You don't know. You can't know. You think you know but you can't be sure: is subtotal a simple field accessor? Does it have logic of its own? What is discount returning, or even doing? Can it fail? Does it return a number, an array, an object? It returns something that answers to the rate message... There are sharp-edged subtleties to this that you can't tell until runtime.

Twenty years ago, I was in love with code like this. Along with the sharp edges comes a lot of power: Ruby's metaobject protocol lets you swap in and out pieces of this at will, intercept calls, have code that modifies its own behavior at runtime, and all those things have uses! Testing libraries, reflection on database schemata... Near the start of my career I worked at a place where people hand-typed Java classes that simply serialized fields to a database. Took about a day to make one, entirely mindless, and there were typos all over them. No automated testing or code review. Ruby ActiveRecord's ability to just do this in a few lines of code was amazing. And if you wrote a bug with it, it's your own damn fault; should have commented better.


Here's the second piece of code:

/* C */
double total_amount(Order *order) {
  struct Discount discount = discount_for(order);
  return order->subtotal - (discount.rate() * order->subtotal) + shipping(order);
}

We can tell some types now. We're returning a double, which means that subtotal (which is a member of a struct, not a function itself) must be at most a double (could be an int or a float and it would be silently cast up). We know Discount is a struct that we create, it contains a function pointer to something called rate. But we're still limited in what we can reason about. There are some ownership questions: does discount hold a pointer to order? Can I keep discount around after I free the order? What if shipping mutates something in the order, does that affect the calculated rate? Which is called first? Does it matter? Do I need to do anything to clean up from creating a new Discount?

Sure. Probably not. This is probably exactly what it looks like it is. Except that you have some weird bug report and a stack trace led you here, and you don't trust anything right now; anything could have weird behavior hiding behind it.


What you want, what you need, is to be able to rule things out. Clear the building, mark off sections as "this can't possibly be it, so I can ignore this." You need to be able to look at a piece of code and know what it does.

Maybe you say, well, you can do that in C, no problem, just have good style and don't write code that has hidden traps. That's what I said about Ruby 20 years ago, and it turns out not to be good enough: you have to have that discipline across everyone in the project, across hundreds of files and tens of thousands of lines, across potentially decades of development, including that one really weird shipping bug you put in that cursed fix for late one Friday afternoon and had every intention of revisiting on Monday. Including the horrible code that came out of that intern one summer when he was supposed to implement selling gift cards, which have weird discount-code rules, which no one understands but it seems to work so everyone's afraid to touch it.

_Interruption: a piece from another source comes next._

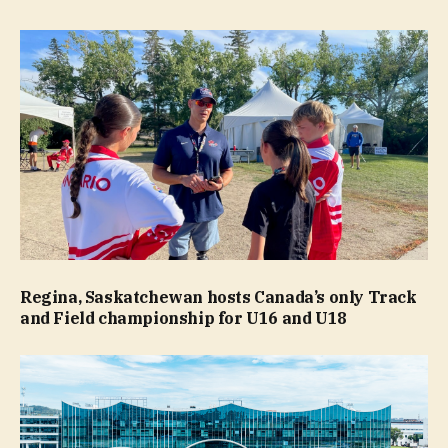
Regina, Saskatchewan hosts Canada’s only Track
and Field championship for U16 and U18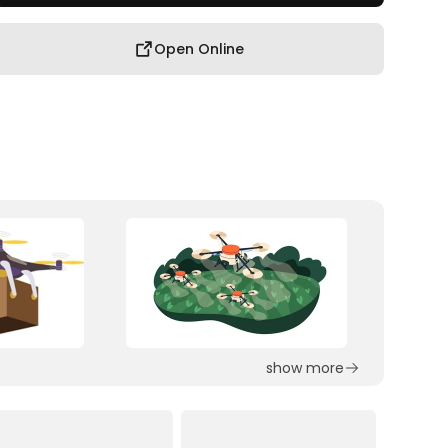
Open Online
show more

Maybe you say, well, my codebase is intentionally kept small enough that it's never a problem. In which case, sure! Good for you! I hope you have fun working on your small project solving small problems, this is legitimately not relevant to you, this is not a problem you have. Programming is relevant to all software, but software engineering really only comes into play on large systems. Software engineering is the discipline of managing complexity. It's about making things reasonable, in the sense of "able to be reasoned about."

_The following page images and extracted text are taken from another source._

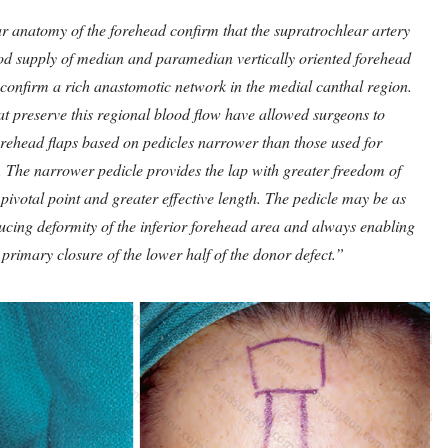
ar anatomy of the forehead confirm that the supratrochlear artery
ood supply of median and paramedian vertically oriented forehead
o confirm a rich anastomotic network in the medial canthal region.
at preserve this regional blood flow have allowed surgeons to
rehead flaps based on pedicles narrower than those used for
 The narrower pedicle provides the lap with greater freedom of
 pivotal point and greater effective length. The pedicle may be as
cing deformity of the inferior forehead area and always enabling
primary closure of the lower half of the donor defect.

Here is a third piece of code:

// Rust
fn total_amount(order: &order) -> f64 {
  order.subtotal as f64 - (order.discount.rate_for(&order) * order.subtotal) as f64 + shipping(order)
}

This piece of code implies some things:

  • First, order.subtotal, which is a normal field, is not an f64, but it's a primitive type that can be cast into it.
  • order.discount must be some non-primitive that has a rate_for method. We know that method isn't going to alter the order in any way because it can't; it takes an &Order, not a &mut Order.
  • It also must be returning a primitive of the same type as subtotal or we'd have to explicitly cast.
  • shipping takes an &Order, which again it cannot mutate, and returns an f64. It has no side effects or cleanup we need to worry about or else we would have to deal with them.

While writing this I find myself imagining the rest of the system this goes with: discount is almost certainly an enum Discount with a rate_for that contains a big match statement of all the discount formulae...

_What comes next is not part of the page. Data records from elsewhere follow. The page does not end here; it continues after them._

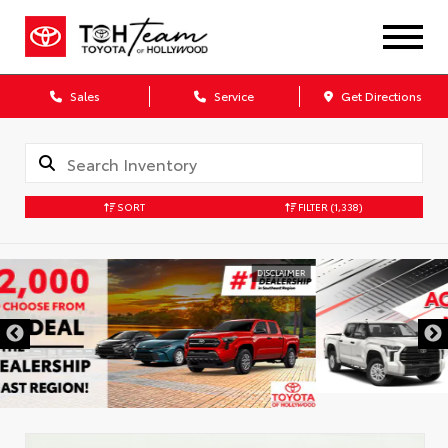
Sales
Service
Get Directions
SORT
FILTER
(1,338)
DISCLAIMER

Can this function hide a bug? Maybe... but unlikely. Nothing it calls is fallible, or else it would return Result or Option. From here I might look into whatever order.discount is, or whatever shipping does, but this seems like it can have no weird behavior hiding in it.

It's reasonable.


Programming is not a science. It's a form of engineering, a craft, an art form sometimes... Debugging is a science for sure. And to do science, you need to perform experiments, and be able to reason about the results. You need rules that are consistent and observable. You need defined behavior.

Good languages give you that. Bad languages give you footguns. Really bad languages look like they give you that, and actually give you foot-howitzers.